Your instructions:
In the records below, count the lines that have "Meer" and answer with the number alone.

[[ The records, beginning ]]

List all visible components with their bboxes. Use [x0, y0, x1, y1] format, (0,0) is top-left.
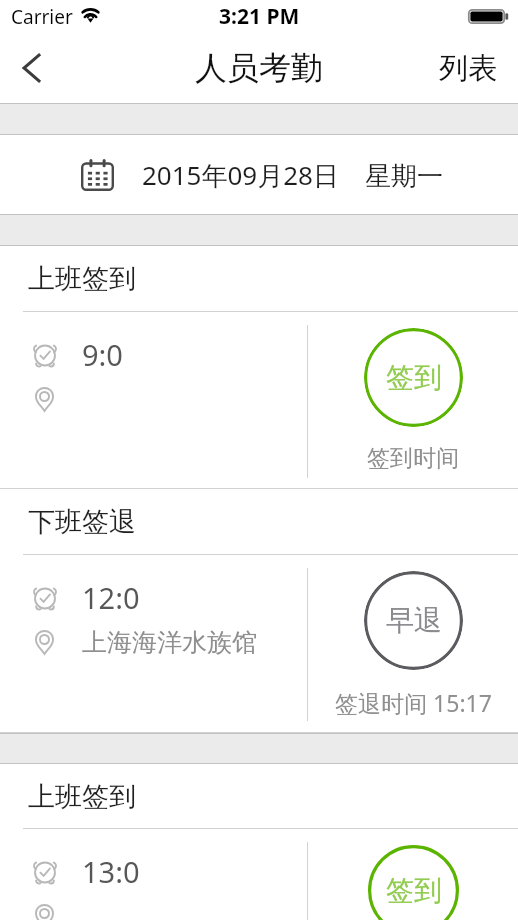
button[interactable]: 12:0 — [0, 555, 307, 733]
staticText: 上班签到 — [28, 780, 136, 814]
staticText: 签退时间 15:17 — [335, 687, 492, 718]
button[interactable]: 早退 — [364, 571, 463, 670]
staticText: 13:0 — [82, 852, 140, 891]
staticText: 人员考勤 — [195, 48, 323, 88]
button[interactable]: 列表 — [418, 33, 518, 103]
staticText: 上班签到 — [28, 262, 136, 296]
staticText: 12:0 — [82, 578, 140, 617]
staticText: 下班签退 — [28, 505, 136, 539]
button[interactable]: 签到 — [364, 845, 463, 920]
staticText: 签到 — [386, 360, 442, 395]
button[interactable]: 下班签退 — [0, 489, 518, 555]
staticText: 签到时间 — [367, 444, 459, 473]
staticText: 列表 — [439, 50, 497, 87]
staticText: 早退 — [386, 603, 442, 638]
staticText: Carrier — [11, 4, 73, 30]
staticText: 3:21 PM — [219, 2, 300, 31]
button[interactable]: 13:0 — [0, 829, 307, 920]
button[interactable]: 上班签到 — [0, 764, 518, 829]
button[interactable]: 2015年09月28日 星期一 — [0, 135, 518, 214]
button[interactable]: 签到 — [364, 328, 463, 427]
button[interactable]: 上班签到 — [0, 246, 518, 312]
staticText: 2015年09月28日 星期一 — [142, 157, 443, 193]
button[interactable]: Back — [0, 33, 62, 103]
button[interactable]: 9:0 — [0, 312, 307, 489]
staticText: 9:0 — [82, 335, 123, 374]
staticText: 签到 — [386, 873, 442, 908]
staticText: 上海海洋水族馆 — [82, 627, 257, 658]
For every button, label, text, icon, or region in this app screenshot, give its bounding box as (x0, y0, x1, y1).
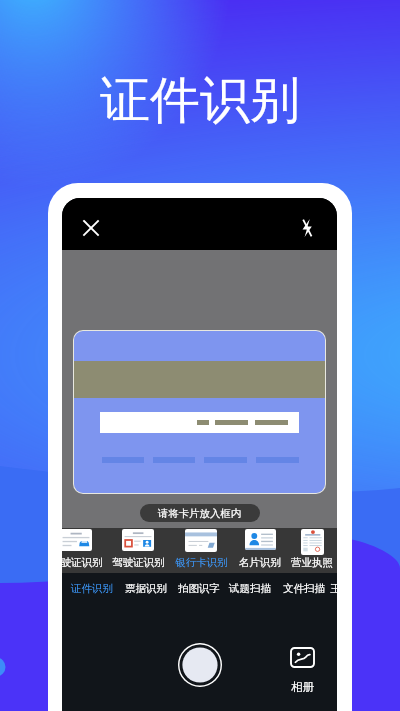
staticText: 营业执照 (291, 556, 333, 569)
staticText: 请将卡片放入框内 (158, 507, 242, 520)
staticText: 相册 (291, 680, 314, 694)
button[interactable]: 票据识别 (119, 573, 161, 603)
button[interactable]: 请将卡片放入框内 (140, 504, 260, 522)
button[interactable]: 相册 (291, 648, 314, 694)
staticText: 试题扫描 (229, 582, 271, 595)
staticText: 银行卡识别 (175, 556, 228, 569)
button[interactable]: 试题扫描 (223, 573, 265, 603)
button[interactable]: Take photo (178, 643, 222, 687)
button[interactable]: 文件扫描 (277, 573, 319, 603)
button[interactable]: Toggle flash (294, 215, 320, 241)
staticText: 王 (330, 582, 337, 595)
button[interactable]: 拍图识字 (172, 573, 214, 603)
staticText: 证件识别 (71, 582, 113, 595)
staticText: 驾驶证识别 (112, 556, 165, 569)
staticText: 票据识别 (125, 582, 167, 595)
staticText: 拍图识字 (178, 582, 220, 595)
button[interactable]: 营业执照 (285, 528, 337, 573)
staticText: 证件识别 (100, 69, 300, 132)
button[interactable]: 证件识别 (65, 573, 107, 603)
staticText: 名片识别 (239, 556, 281, 569)
button[interactable]: 王 (324, 573, 335, 603)
button[interactable]: 银行卡识别 (169, 528, 233, 573)
staticText: 文件扫描 (283, 582, 325, 595)
button[interactable]: 名片识别 (233, 528, 287, 573)
button[interactable]: Close (78, 215, 104, 241)
staticText: 行驶证识别 (62, 556, 103, 569)
button[interactable]: 行驶证识别 (62, 528, 108, 573)
button[interactable]: 驾驶证识别 (106, 528, 170, 573)
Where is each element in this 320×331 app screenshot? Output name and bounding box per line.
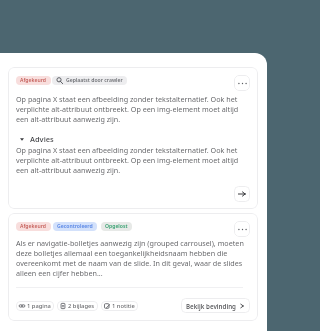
staticText: Opgelost (105, 223, 128, 230)
button[interactable]: Afgekeurd (16, 222, 51, 231)
staticText: 2 bijlages (68, 302, 95, 310)
staticText: 1 pagina (27, 302, 51, 310)
staticText: Als er navigatie-bolletjes aanwezig zijn… (16, 238, 250, 278)
button[interactable]: 1 notitie (101, 301, 138, 311)
button[interactable]: Opgelost (101, 222, 132, 231)
button[interactable]: 2 bijlages (57, 301, 98, 311)
button[interactable]: Volgende (234, 186, 250, 202)
staticText: 1 notitie (112, 302, 135, 310)
staticText: Op pagina X staat een afbeelding zonder … (16, 145, 250, 175)
button[interactable]: Afgekeurd (16, 76, 51, 85)
staticText: Afgekeurd (20, 223, 47, 230)
button[interactable]: Bekijk bevinding (181, 298, 250, 313)
staticText: Gecontroleerd (57, 223, 93, 230)
button[interactable]: Geplaatst door crawler (52, 76, 127, 85)
staticText: Afgekeurd (20, 77, 47, 84)
button[interactable]: Gecontroleerd (53, 222, 97, 231)
button[interactable]: Meer opties (234, 221, 250, 237)
staticText: Advies (30, 134, 54, 144)
button[interactable]: Meer opties (234, 75, 250, 91)
staticText: Bekijk bevinding (186, 302, 236, 310)
button[interactable]: 1 pagina (16, 301, 54, 311)
staticText: Op pagina X staat een afbeelding zonder … (16, 94, 250, 124)
staticText: Geplaatst door crawler (66, 77, 123, 84)
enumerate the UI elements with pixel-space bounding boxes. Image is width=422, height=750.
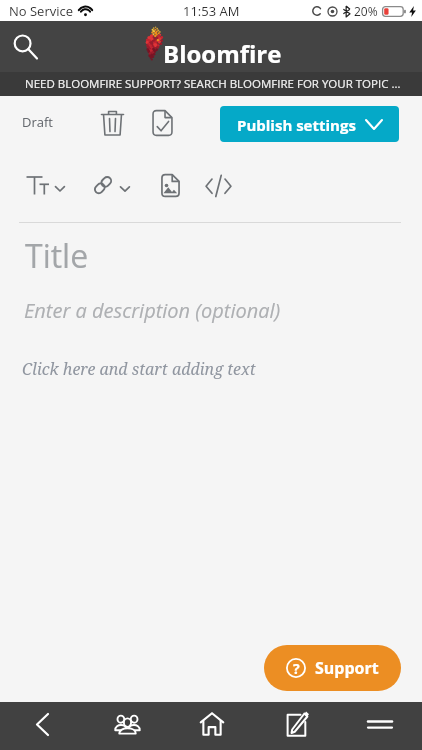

[[ The records, end ]]

Response area:
2